Many would argue that the Bank of England does not possess any special insight into the UK and global economies in an age of big data, surveys, social media and instant feedback. Indeed given the resources available to the global markets as whole it would be incongruous if the BOE did have an “edge”. Certainly “Merv the Swerve” proved himself practically useless at forecasting the future of the economy, in fact he was an advocate of more QE only several weeks before his departure. What a mistake that would have been. As for Andrew Sentance, don’t get me started!

Although the UK economy is certainly not insulated from the global macro background, not least because of the interconnected nature of modern capital markets, it is fair to say that our retention of an independent currency has, to date, spared us from the worst excesses of the post credit crunch “fall out” as suffered by Spain Greece and Ireland for example.

The Bank of England under Mr Carney has chosen to nominate a rate of unemployment of 7% or under as a potential trigger point for a UK rate rise. At the same time Mr Carney suggested that in his view UK rates would likely remain unchanged for up to two years. These statements might well come to be viewed as just a Central Bankers wish list, rather than a concrete forecast for the future direction of the UK economy. He seems not to be familiar with the saying “events, dear boy, events”. And I rather suspect that he will become familiar with this in subsequent months…

Forward Guidance has in fact been employed for longer periods in other major economies – most notably in the US, and we can look at their experience for clues as to what we can expect in our own future. US Banking giant Bank of America Merrill Lynch has recently looked at the historical impact and effectiveness of the US Federal Reserve’s implantation of Forward Guidance, as registered by the US Bond markets and in particular the five and ten year papers.

More specifically BOA looked at the volatility seen in both the five and ten year bonds and the ratio between them (on the basis that forward guidance, if effective at all, would work over the short to medium term and  would not directly affect the long dated end of the curve) – the so called 5-10’s spread.

As we can see from the BOA chart below Volatility in the medium term bond market was significantly reduced by the introduction of a zero interest rate policy or ZIRP and that volatility was for the most part contained by the introduction of Forward Guidance in 2011. However, it would appear that following comments from Mr Bernanke earlier in summer about an impending taper,   the genie is once again out of the bottle and it will now prove to be extremely difficult to recapture.

What has happened in effect, is that there has been a disconnect between what the market believes will happen and what Mr Bernanke and the other members of the FOMC would like to happen.

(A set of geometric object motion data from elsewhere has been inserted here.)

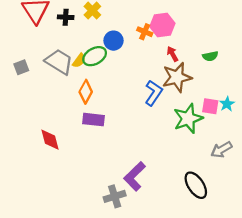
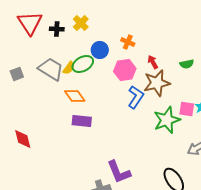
pink hexagon: (162, 25) -> (125, 70), moved
orange diamond: (86, 92) -> (75, 96), turned -65
red diamond: (50, 140) -> (23, 139), moved
purple L-shape: (135, 176) -> (119, 172), turned -68

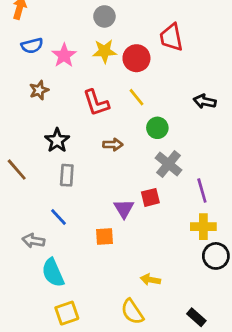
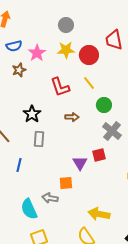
brown star: (39, 90) -> (19, 70), moved
blue line: (58, 217) -> (19, 165), moved, turned 56
gray arrow: (33, 241) -> (50, 198), moved
yellow arrow: (150, 280) -> (99, 214), size x1.5

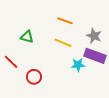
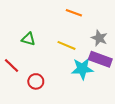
orange line: (65, 21) -> (74, 13), moved
cyan star: (78, 65) -> (82, 69), size x1.5

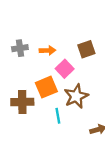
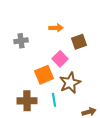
orange arrow: (47, 50) -> (56, 28), moved
brown cross: (22, 102) -> (27, 101), moved

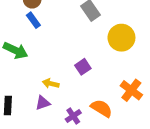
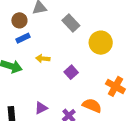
blue rectangle: (33, 20) -> (23, 38), turned -72
yellow arrow: (51, 84) -> (43, 59), moved

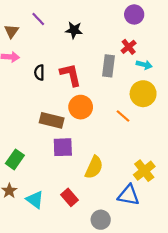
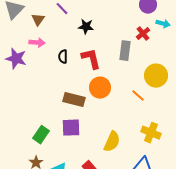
black star: (74, 30) -> (86, 27), moved
cyan arrow: (144, 65) -> (163, 24), moved
purple square: (63, 147) -> (71, 128), moved
yellow cross: (144, 171) -> (151, 133), moved, turned -30

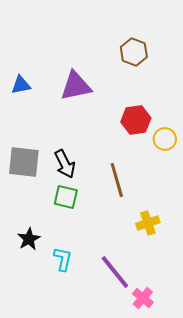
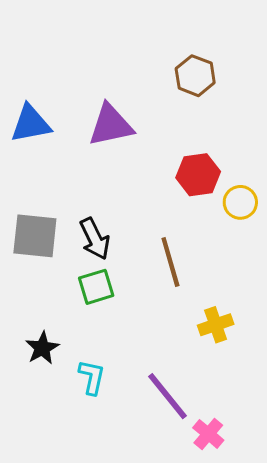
blue triangle: (21, 85) -> (31, 124), size x1.4
green square: (66, 197) -> (96, 287), turned -30

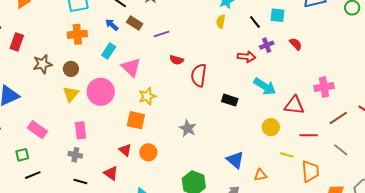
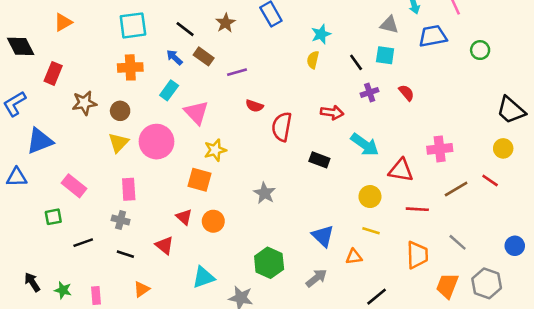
red arrow: (246, 57) -> (332, 113), moved
gray line: (341, 150) -> (458, 242), moved
yellow line: (287, 155) -> (371, 231), moved
black line: (33, 175) -> (83, 243), moved

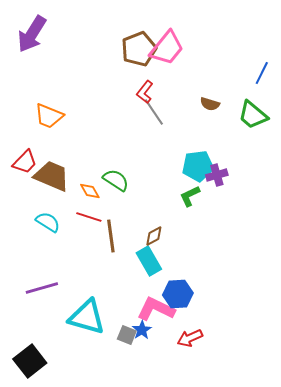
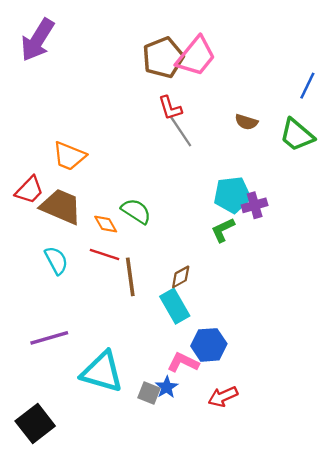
red L-shape: (145, 92) -> (170, 108), turned -55
orange trapezoid: (49, 116) -> (69, 156), moved
cyan semicircle: (48, 222) -> (56, 260), turned 30
pink L-shape: (156, 309) -> (183, 363), size x0.7

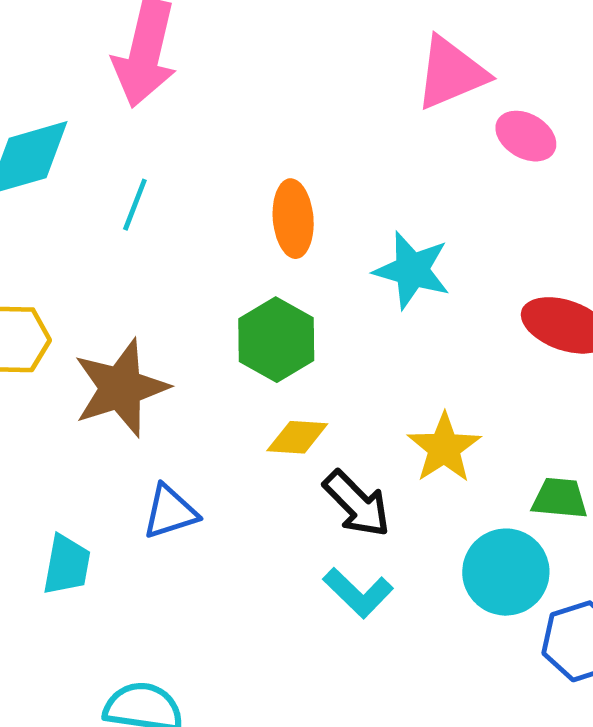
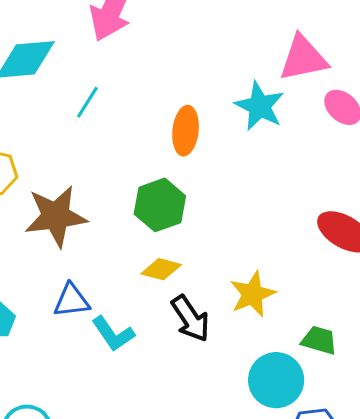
cyan star: (412, 270) -> (260, 106), moved
cyan L-shape: (358, 593) -> (113, 334), moved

This disconnect has likely been strengthened by comments that followed Mr Bernanke’s “tapering speech” which sought to play down his prior comments, and which in turn has raised questions about the credibility of and conviction in the Federal Reserve’s guidance going forward. That disconnection can clearly be seen in the chart below which plots the yield on the US Ten Year Bond.

The yield here has risen sharply since May this year and despite pausing for breath, has not yet shown that it has run out of steam.

I also note that the chart of the UK tend year Gilt yield looks remarkably similar (see chart below) and though you would expect changes in major benchmark bond yields to be closely correlated, the final chart (which plots the 10 year Gilt yield alongside the GBP/US exchange FX rate), to my mind, clearly illustrates that the markets belief that sterling interest rates will rise in the near term is independent of movements in the US. Hence the strengthening of GBP / US$ (something we were a lone voice in forecasting) and the 10 year Gilt yield since Mr Carney took control at the Bank of England in July.

We remain positioned to take advantage of a rise in inflation and an attendant re-rating of the pound in our flagship Titan Global Macro fund and with the look of the chart below expect cable to rise over $1.60 in the comng months – thankfully currently a relatively lone expectation and one in which we thus find comfort and have a high conviction in its playing out.

R Jennings, CFA. Titan Investment Partners.